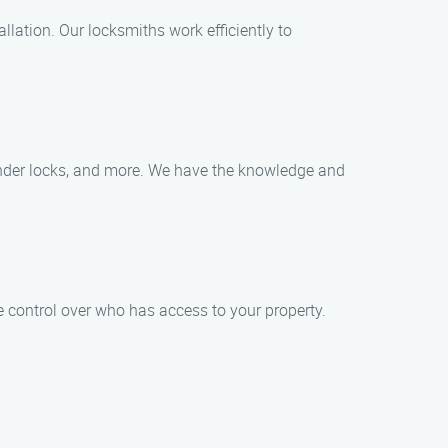
llation. Our locksmiths work efficiently to
linder locks, and more. We have the knowledge and
 control over who has access to your property.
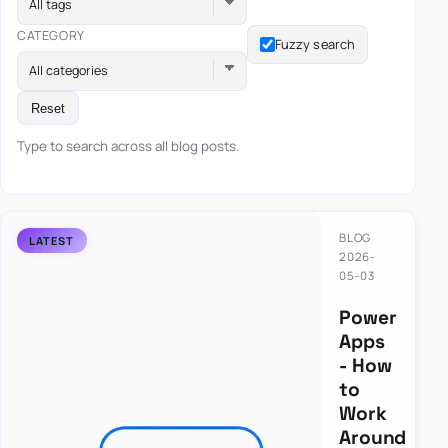
All tags
CATEGORY
Fuzzy search
All categories
Reset
Type to search across all blog posts.
BLOG
2026-
05-03
Power
Apps
- How
to
Work
Around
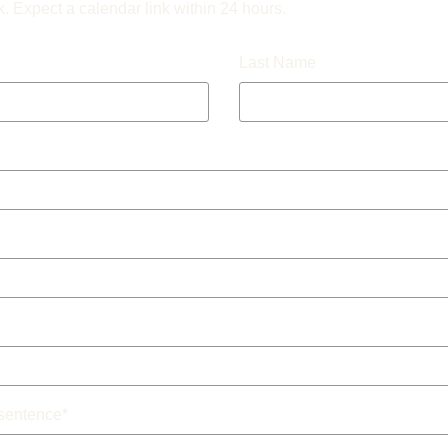
k. Expect a calendar link within 24 hours.
Last Name
 sentence
*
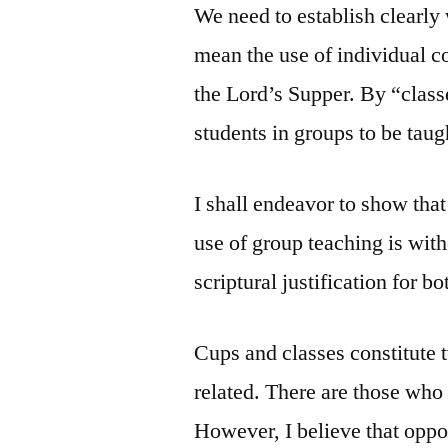
We need to establish clearly
mean the use of individual con
the Lord’s Supper. By “class
students in groups to be taug
I shall endeavor to show that
use of group teaching is with
scriptural justification for bo
Cups and classes constitute t
related. There are those who
However, I believe that opposi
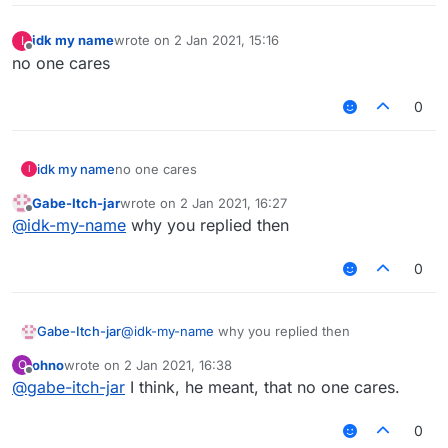
idk my name
wrote on
2 Jan 2021, 15:16
I
last edited by
Offline
no one cares
0
idk my name
no one cares
I
Gabe-Itch-jar
wrote on
2 Jan 2021, 16:27
last edited by
Offline
@
idk-my-name
why you replied then
0
Gabe-Itch-jar
@
idk-my-name
why you replied then
ohno
wrote on
2 Jan 2021, 16:38
O
last edited by
Offline
@
gabe-itch-jar
I think, he meant, that no one cares.
0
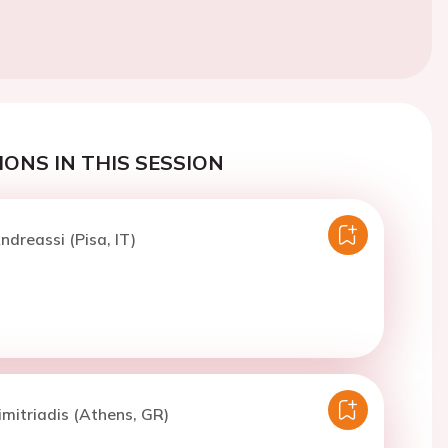
ONS IN THIS SESSION
ndreassi (Pisa, IT)
imitriadis (Athens, GR)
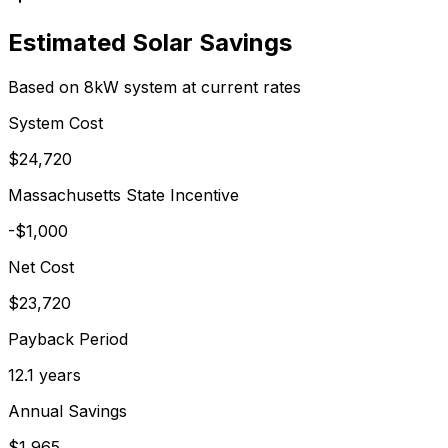
Estimated Solar Savings
Based on 8kW system at current rates
System Cost
$
24,720
Massachusetts
State Incentive
-$
1,000
Net Cost
$
23,720
Payback Period
12.1
years
Annual Savings
$
1,965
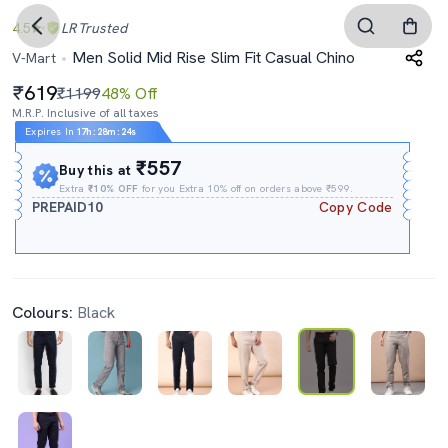
4.5
LR
Trusted
Men Solid Mid Rise Slim Fit Casual Chino
V-Mart
619
₹1199
48% Off
M.R.P. Inclusive of all taxes
Expires In
17h
:
28m
:
23s
₹557
Buy this at
Extra
₹10% OFF
for you Extra 10% off on orders above ₹599.
PREPAID10
Copy Code
Colours:
Black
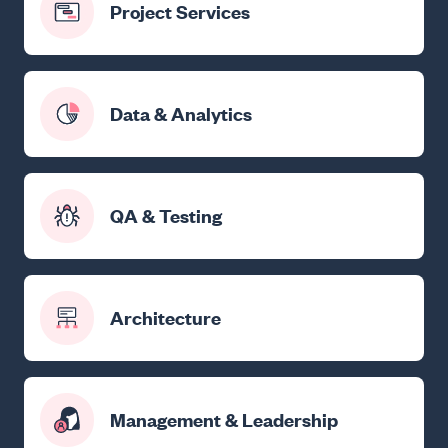
Project Services
Data & Analytics
QA & Testing
Architecture
Management & Leadership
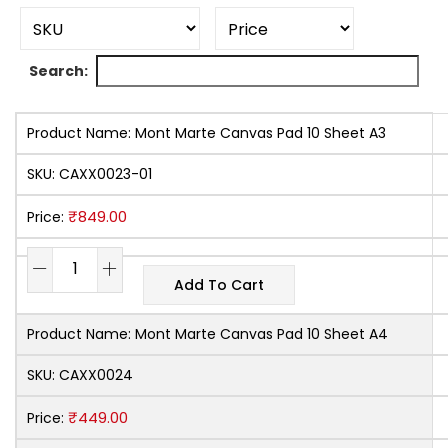
Search:
Product Name:
Mont Marte Canvas Pad 10 Sheet A3
SKU:
CAXX0023-01
₹
849.00
Price:
Add To Cart
Product Name:
Mont Marte Canvas Pad 10 Sheet A4
SKU:
CAXX0024
₹
449.00
Price:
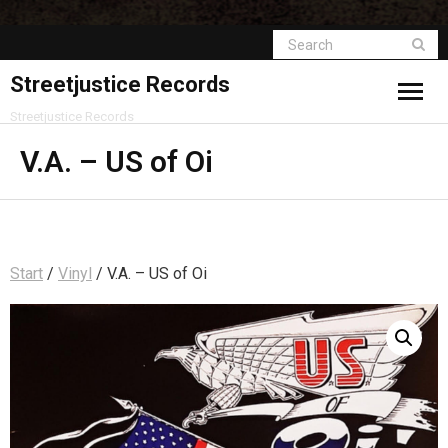
Streetjustice Records
Streetjustice Records
V.A. – US of Oi
Start
/
Vinyl
/ V.A. – US of Oi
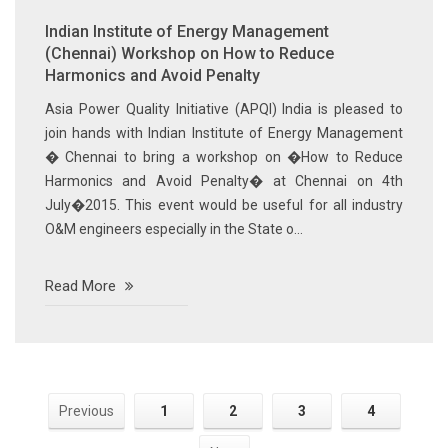
Indian Institute of Energy Management
(Chennai) Workshop on How to Reduce
Harmonics and Avoid Penalty
Asia Power Quality Initiative (APQI) India is pleased to
join hands with Indian Institute of Energy Management
� Chennai to bring a workshop on �How to Reduce
Harmonics and Avoid Penalty� at Chennai on 4th
July�2015. This event would be useful for all industry
O&M engineers especially in the State o...
Read More
Previous
1
2
3
4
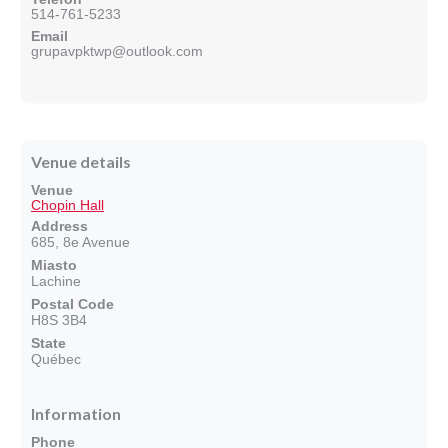
514-761-5233
Email
grupavpktwp@outlook.com
Venue details
Venue
Chopin Hall
Address
685, 8e Avenue
Miasto
Lachine
Postal Code
H8S 3B4
State
Québec
Information
Phone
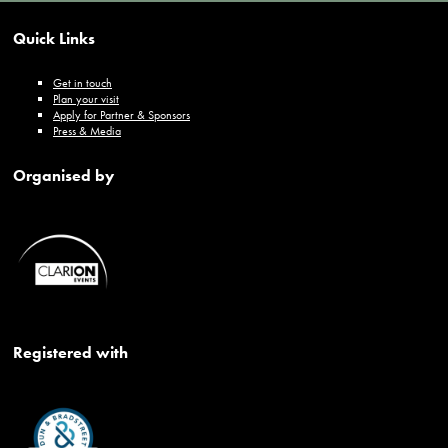
Quick Links
Get in touch
Plan your visit
Apply for Partner & Sponsors
Press & Media
Organised by
Registered with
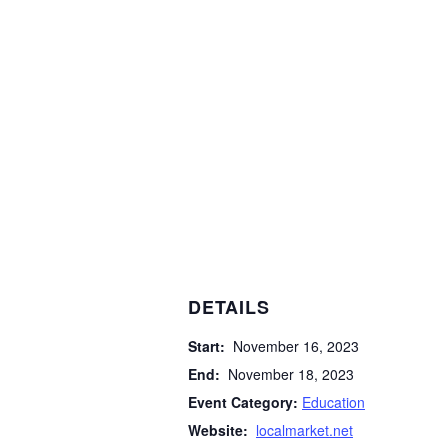
DETAILS
Start:
November 16, 2023
End:
November 18, 2023
Event Category:
Education
Website:
localmarket.net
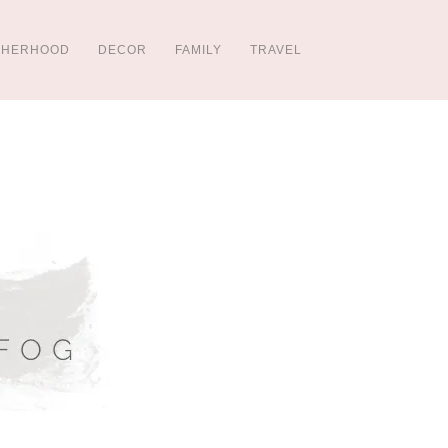
THERHOOD
DECOR
FAMILY
TRAVEL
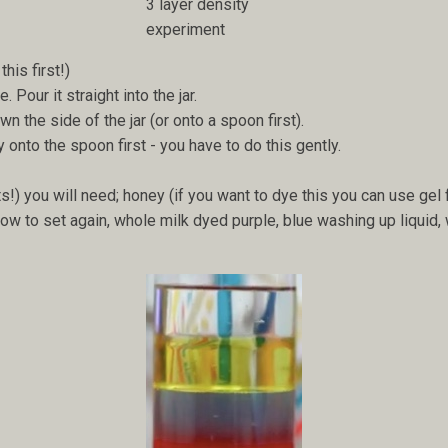
3 layer density
experiment
this first!)
 Pour it straight into the jar.
wn the side of the jar (or onto a spoon first).
y onto the spoon first - you have to do this gently.
lts!) you will need; honey (if you want to dye this you can use gel f
ow to set again, whole milk dyed purple, blue washing up liquid, 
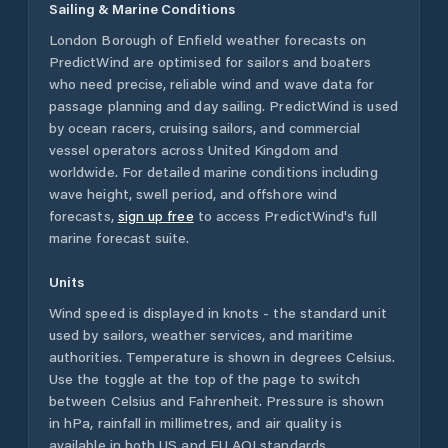
Sailing & Marine Conditions
London Borough of Enfield
weather forecasts on
PredictWind are optimised for sailors and boaters
who need precise, reliable wind and wave data for
passage planning and day sailing. PredictWind is used
by ocean racers, cruising sailors, and commercial
vessel operators across
United Kingdom
and
worldwide. For detailed marine conditions including
wave height, swell period, and offshore wind
forecasts,
sign up free
to access PredictWind's full
marine forecast suite.
Units
Wind speed is displayed in knots - the standard unit
used by sailors, weather services, and maritime
authorities. Temperature is shown in degrees Celsius.
Use the toggle at the top of the page to switch
between Celsius and Fahrenheit. Pressure is shown
in hPa, rainfall in millimetres, and air quality is
available in both US and EU AQI standards.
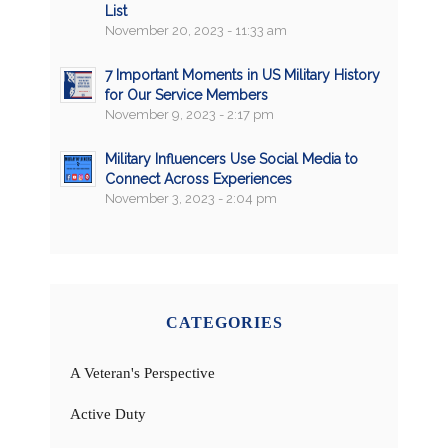
List
November 20, 2023 - 11:33 am
7 Important Moments in US Military History
for Our Service Members
November 9, 2023 - 2:17 pm
Military Influencers Use Social Media to
Connect Across Experiences
November 3, 2023 - 2:04 pm
CATEGORIES
A Veteran's Perspective
Active Duty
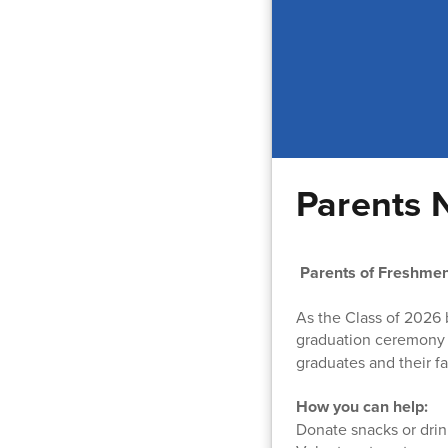
Parents 
Parents of Freshmen
As the Class of 2026 
graduation ceremony
graduates and their f
How you can help:
Donate snacks or drin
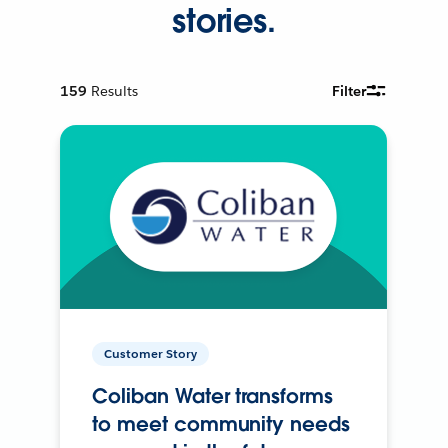
stories.
159
Results
Filter
Customer Story
Coliban Water transforms
to meet community needs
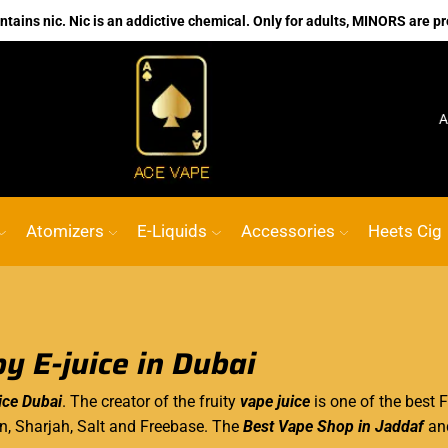
ains nic. Nic is an addictive chemical. Only for adults, MINORS are pr
No.1 Online vape Shop
Custom link
ACE 
Atomizers
E-Liquids
Accessories
Heets Cig
y E-juice in Dubai
ice Dubai
. The creator of the fruity
vape juice
is one of the best F
in, Sharjah, Salt and Freebase. The
Best Vape Shop in Jaddaf
an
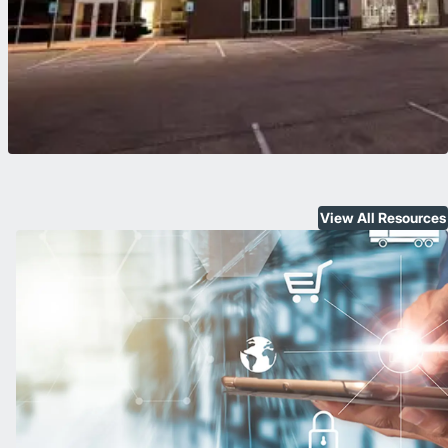
View All Resources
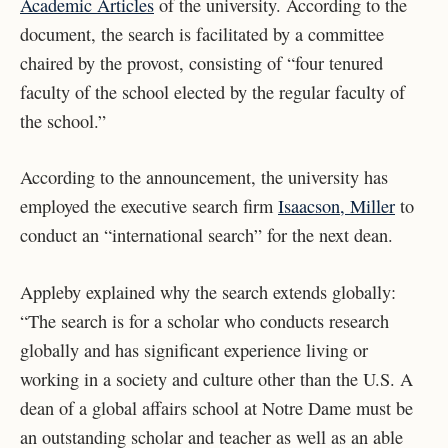
Academic Articles
of the university. According to the
document, the search is facilitated by a committee
chaired by the provost, consisting of “four tenured
faculty of the school elected by the regular faculty of
the school.”
According to the announcement, the university has
employed the executive search firm
Isaacson, Miller
to
conduct an “international search” for the next dean.
Appleby explained why the search extends globally:
“The search is for a scholar who conducts research
globally and has significant experience living or
working in a society and culture other than the U.S. A
dean of a global affairs school at Notre Dame must be
an outstanding scholar and teacher as well as an able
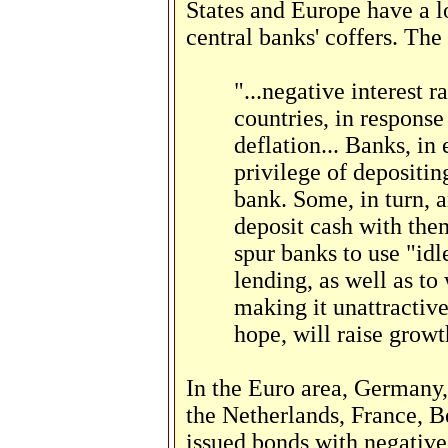
States and Europe have a l
central banks' coffers. Th
"...negative interest r
countries, in response
deflation... Banks, in 
privilege of depositin
bank. Some, in turn, 
deposit cash with them
spur banks to use "idl
lending, as well as to
making it unattractive
hope, will raise growt
In the Euro area, Germany
the Netherlands, France, B
issued bonds with negativ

======

Please return the listing above exactly and leave every picture out.

■ YOUR RESPONSE ■
llation. Our locksmiths work efficiently to
linder locks, and more. We have the knowledge and
 control over who has access to your property.
All tags
CATEGORY
Fuzzy search
All categories
Reset
Type to search across all blog posts.
BLOG
2026-
05-03
Power
Apps
- How
to
Work
Around
k. Expect a calendar link within 24 hours.
Last Name
 sentence
*
We need to establish clearly
mean the use of individual con
the Lord’s Supper. By “class
students in groups to be taug
I shall endeavor to show that
use of group teaching is with
scriptural justification for bo
Cups and classes constitute t
related. There are those who
However, I believe that opposi
idk my name
wrote on
2 Jan 2021, 15:16
I
last edited by
Offline
no one cares
0
idk my name
no one cares
I
Gabe-Itch-jar
wrote on
2 Jan 2021, 16:27
last edited by
Offline
@
idk-my-name
why you replied then
0
Gabe-Itch-jar
@
idk-my-name
why you replied then
ohno
wrote on
2 Jan 2021, 16:38
O
last edited by
Offline
@
gabe-itch-jar
I think, he meant, that no one cares.
0
ONS IN THIS SESSION
ndreassi (Pisa, IT)
imitriadis (Athens, GR)
Estimated Solar Savings
Based on 8kW system at current rates
System Cost
$
24,720
Massachusetts
State Incentive
-$
1,000
Net Cost
$
23,720
Payback Period
12.1
years
Annual Savings
$
1,965
4.5
LR
Trusted
Men Solid Mid Rise Slim Fit Casual Chino
V-Mart
619
₹1199
48% Off
M.R.P. Inclusive of all taxes
Expires In
17h
:
28m
:
23s
₹557
Buy this at
Extra
₹10% OFF
for you Extra 10% off on orders above ₹599.
PREPAID10
Copy Code
Colours:
Black
Project Services
Data & Analytics
QA & Testing
Architecture
Management & Leadership
Search:
Product Name:
Mont Marte Canvas Pad 10 Sheet A3
SKU:
CAXX0023-01
₹
849.00
Price:
Add To Cart
Product Name:
Mont Marte Canvas Pad 10 Sheet A4
SKU:
CAXX0024
₹
449.00
Price:
Streetjustice Records
Streetjustice Records
V.A. – US of Oi
Start
/
Vinyl
/ V.A. – US of Oi
Indian Institute of Energy Management
(Chennai) Workshop on How to Reduce
Harmonics and Avoid Penalty
Asia Power Quality Initiative (APQI) India is pleased to
join hands with Indian Institute of Energy Management
� Chennai to bring a workshop on �How to Reduce
Harmonics and Avoid Penalty� at Chennai on 4th
July�2015. This event would be useful for all industry
O&M engineers especially in the State o...
Read More
Previous
1
2
3
4
514-761-5233
Email
grupavpktwp@outlook.com
Venue details
Venue
Chopin Hall
Address
685, 8e Avenue
Miasto
Lachine
Postal Code
H8S 3B4
State
Québec
Information
Phone
Quick Links
Get in touch
Plan your visit
Apply for Partner & Sponsors
Press & Media
Organised by
Registered with
DETAILS
Start:
November 16, 2023
End:
November 18, 2023
Event Category:
Education
Website:
localmarket.net
THERHOOD
DECOR
FAMILY
TRAVEL
3 layer density
experiment
this first!)
 Pour it straight into the jar.
wn the side of the jar (or onto a spoon first).
y onto the spoon first - you have to do this gently.
lts!) you will need; honey (if you want to dye this you can use gel f
ow to set again, whole milk dyed purple, blue washing up liquid, 
Sailing & Marine Conditions
London Borough of Enfield
weather forecasts on
PredictWind are optimised for sailors and boaters
who need precise, reliable wind and wave data for
passage planning and day sailing. PredictWind is used
by ocean racers, cruising sailors, and commercial
vessel operators across
United Kingdom
and
worldwide. For detailed marine conditions including
wave height, swell period, and offshore wind
forecasts,
sign up free
to access PredictWind's full
marine forecast suite.
Units
Wind speed is displayed in knots - the standard unit
used by sailors, weather services, and maritime
authorities. Temperature is shown in degrees Celsius.
Use the toggle at the top of the page to switch
between Celsius and Fahrenheit. Pressure is shown
in hPa, rainfall in millimetres, and air quality is
available in both US and EU AQI standards.
List
November 20, 2023 - 11:33 am
7 Important Moments in US Military History
for Our Service Members
November 9, 2023 - 2:17 pm
Military Influencers Use Social Media to
Connect Across Experiences
November 3, 2023 - 2:04 pm
CATEGORIES
A Veteran's Perspective
Active Duty
Parents 
Parents of Freshmen
As the Class of 2026 
graduation ceremony
graduates and their f
How you can help:
Donate snacks or drin
stories.
159
Results
Filter
Customer Story
Coliban Water transforms
to meet community needs
ains nic. Nic is an addictive chemical. Only for adults, MINORS are pr
No.1 Online vape Shop
Custom link
ACE 
Atomizers
E-Liquids
Accessories
Heets Cig
y E-juice in Dubai
ice Dubai
. The creator of the fruity
vape juice
is one of the best F
in, Sharjah, Salt and Freebase. The
Best Vape Shop in Jaddaf
an
View All Resources
Academic Articles
of the university. According to the
document, the search is facilitated by a committee
chaired by the provost, consisting of “four tenured
faculty of the school elected by the regular faculty of
the school.”
According to the announcement, the university has
employed the executive search firm
Isaacson, Miller
to
conduct an “international search” for the next dean.
Appleby explained why the search extends globally:
“The search is for a scholar who conducts research
globally and has significant experience living or
working in a society and culture other than the U.S. A
dean of a global affairs school at Notre Dame must be
an outstanding scholar and teacher as well as an able
States and Europe have a l
central banks' coffers. Th
"...negative interest r
countries, in response
deflation... Banks, in 
privilege of depositin
bank. Some, in turn, 
deposit cash with them
spur banks to use "idl
lending, as well as to
making it unattractive
hope, will raise growt
In the Euro area, Germany
the Netherlands, France, B
issued bonds with negativ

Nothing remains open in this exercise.